Like a particular type of infection, Krusty is back. I haven't done this for a while, and a quick tour round some of my old blogospheric haunts suggests that subject materials, the obsessions of the bloggers, haven't changed a lot. And neither have mine.
Key things to note are that I have relocated geographically, to the rural delights of Hampshire - that's Old Hampshire for my friends in the New World - and am about to relocate professionally, to the immense delights of yours truly and associated parties, especially Tabatha, who is also now my betrothed. This last, actually, is probably the keyest of things to note for those who are interested.
So my obsessions still include politics, pop music, telly, the lack of pubic hair on internet porn (and probably other media of porn too, but why would you bother) and the success of Jamie Oliver.
From what I can see there is a bit more sophistication to this lark than there used to be - fancy linking and stuff; apologies, I'm fresh back at it, so if links from here are a bit out of date and redundant, well, that's just the way it is until I've had a good spate of housekeeping and spring-cleaning, and as I'm shit at that in a very real sense when it actually matters in terms of managing my finances, doing domestic chores and generally looking after myself, you can't honestly expect me to do it in a virtual world where it doesn't really matter.
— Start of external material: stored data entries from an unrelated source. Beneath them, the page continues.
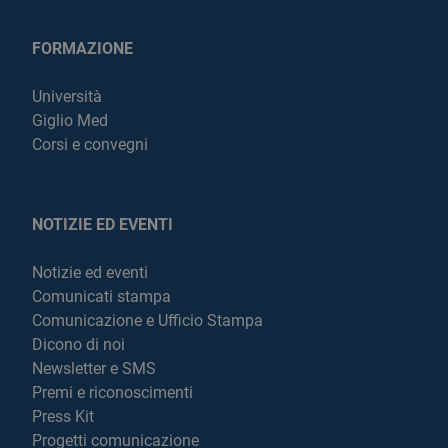
FORMAZIONE
Università
Giglio Med
Corsi e convegni
NOTIZIE ED EVENTI
Notizie ed eventi
Comunicati stampa
Comunicazione e Ufficio Stampa
Dicono di noi
Newsletter e SMS
Premi e riconoscimenti
Press Kit
Progetti comunicazione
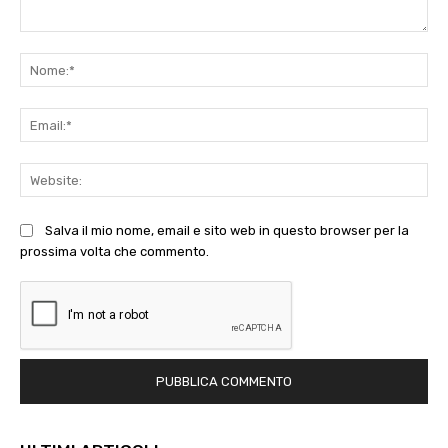
Commento:
No
Ema
Web
Salva il mio nome, email e sito web in questo browser per la
prossima volta che commento.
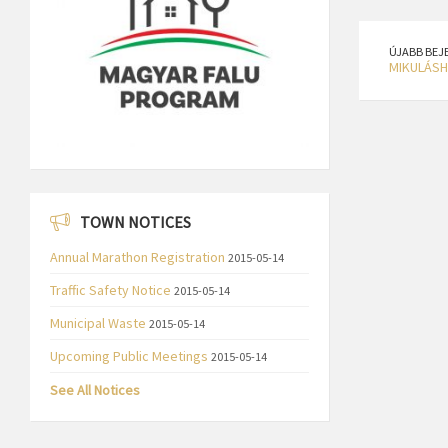
ÚJABB BEJ
MIKULÁS
TOWN NOTICES
Annual Marathon Registration
2015-05-14
Traffic Safety Notice
2015-05-14
Municipal Waste
2015-05-14
Upcoming Public Meetings
2015-05-14
See All Notices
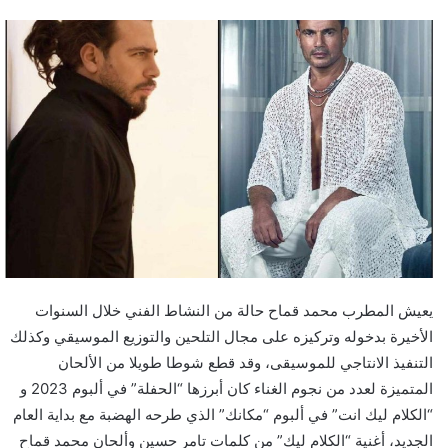
يعيش المطرب محمد قماح حالة من النشاط الفني خلال السنوات
الأخيرة بدخوله وتركيزه على مجال التلحين والتوزيع الموسيقي وكذلك
التنفيذ الانتاجي للموسيقى، وقد قطع شوطا طويلا من الألحان
المتميزة لعدد من نجوم الغناء كان أبرزها “الحفلة” في ألبوم 2023 و
“الكلام ليك انت” في ألبوم “مكانك” الذي طرحه الهضبة مع بداية العام
الجديد، أغنية “الكلام ليك” من كلمات تامر حسين وألحان محمد قماح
I mean, visit a lot of commercial sites and frankly, they don't work, because the links don't work, the data is 2 years out of date and they're just shit. So this, being free and all, shouldn't be expected to look like a picture from Country Living.
I'm about a quarter of the way through a bottle of Jack Daniels, this evening, and really starting to wonder what all the fuss is about. I mean, it isn't the mellow, malty delight of a good bottle of Irish, or the richness of some of the more choice Scotches, is it? It's basically just ok. It isn't harsh, none of that sharpness of some of the stuff you can get, and not the downright oiliness of some of the apparently 'peaty' Scotch malts - I'm guessing that drinking Duckhams Hypergrade offers a similar experience.
Pop music question of the day - Blue Oyster Cult, honestly, America's answer to Black Sabbath? Yeah? C'mon, "Gardens of Nocturne", is that a lyric to take seriously? Mind you, rock tunes about Godzilla have to be a winner.
Is Hazel Blears real? Or is there a string in her back, which when pulled makes her say any one of approx 6 stock answers to any question asked. Also comes with emergency 'Scum Floats' facility.
Oooh dear, it's late, and I'm being checked out for behaving in an unsupervised manner....
What is a corn dog?
The new Star Trek picture - cracking, first time in years I've been to see a film and wished it was an hour longer, not an hour shorter.
Is Angelina Jolie attractive? Or, is she, excusing the pun, jolie laide? When I discussed this with a friend who is sapphic, she said that it is not Angelina who is a pin-up, but Lara Croft. This, I think, offers some insight into my question.
Why is tinned cider so bloody gassy? By the way, do Americans have cider? Does anyone else remember Cydrax, or was that just a benefit/quirk of being able to spend childhood pocket money at the tuck-shop of a minor public school? And if it still exists, where can I get it? I went to a school where the masters had a bar in their common room, and the best English teacher would walk into class in the morning with two carrier bags - one carrying the books he'd bothered to mark last night, and the other carrying last nights empties and today's to-be-emptied. And he'd take a pinch of snuff during class. (Ooh er missus)
Right, enough for now - if you're interested, piss on the post and I'll try and keep this going, and without some of the bitterness of the past, which was mostly why I stopped doing this, because, frankly, I was starting to repeat myself, like a bad doner.